O Estado de São Paulo, n.46319, 11/08/2020. Espaço Aberto, p.A2

 

Na ciência não há atalhos

Luiz Fernando Lima Reis

11/08/2020

 

 

Este momento é uma oportunidade para refletirmos sobre o papel da ciência no enfrentamento e na gestão da pandemia de covid-19. São desafios que mobilizam cientistas globalmente. Fomos gerando conhecimento sobre o novo coronavírus em paralelo ao espalhamento da doença. Como diz o ditado, "assobiando e chupando cana".

Foi no curso da pandemia que deciframos o genoma do vírus e desenvolvemos testes diagnósticos. Fomos aprendendo a tratar a doença e percebemos como ela é heterogênea, com sintomas variados. A escassez de conhecimento disparou esforços da comunidade científica, mundo afora, pela busca de evidências que possam ajudar nas tomadas de decisão sobre a pandemia.

Na busca de soluções, pesquisadores organizaram-se em grupos colaborativos, instituições colocaram-se lado a lado e órgãos regulatórios prepararam-se para responder com celeridade à demanda por novos estudos. No Brasil, os comitês de ética em pesquisa dos grandes centros e a Comissão Nacional de Ética em Pesquisa (Conep) passaram a responder, em questão de dias, a pedidos que antes levavam meses. Recursos até então escassos começaram a aparecer por meio de doações e parcerias, incluindo da iniciativa privada, que se colocou ao lado da academia com financiamentos expressivos.

A sociedade familiarizou-se com jargões da pesquisa, como as etapas do desenvolvimento de novas drogas. Falase hoje de forma natural sobre estudos in vitro, em ambiente laboratorial, que produzem hipóteses, mas ainda estão longe da prática. Comenta-se corriqueiramente sobre os ensaios clínicos que buscam dados de segurança e eficácia de drogas.
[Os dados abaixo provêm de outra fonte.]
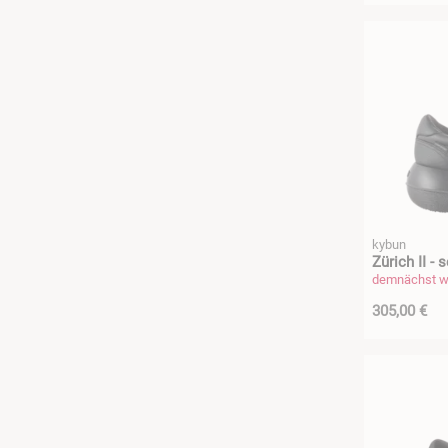
kybun
Zürich II - 
demnächst wi
305,00 €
O conhecimento foi sendo construído com o rigor do método e das boas práticas em pesquisa. Como se diz lá em Minas Gerais, minha terra natal, se atalho fosse bom, não existiria o caminho. Na ciência não pulamos etapas e não temos atalhos, mesmo que o caminho seja longo. A ciência comprovou a eficácia das máscaras e o efeito positivo do distanciamento social para a redução da pressão no sistema de saúde. Avanços nos testes diagnósticos e estudos epidemiológicos permitem o mapeamento mais preciso da expansão da doença. Novos medicamentos estão sendo testados e a tão necessária vacina está a caminho.

Nesse período, a ciência brasileira mostrou o seu enorme potencial e sua prontidão. Por décadas vivemos o debate de financiamento em pesquisa, que é escasso e intermitente. A comunidade científica pôs-se à frente desses desafios. Isso foi possível pela excelência dos cientistas brasileiros, que investiram na causa do conhecimento e na formação de brilhantes jovens pesquisadores. Há também que reconhecer a importância dos órgãos reguladores, que foram céleres e sensatos em suas decisões. Mas, principalmente, reconhecer a força da colaboração.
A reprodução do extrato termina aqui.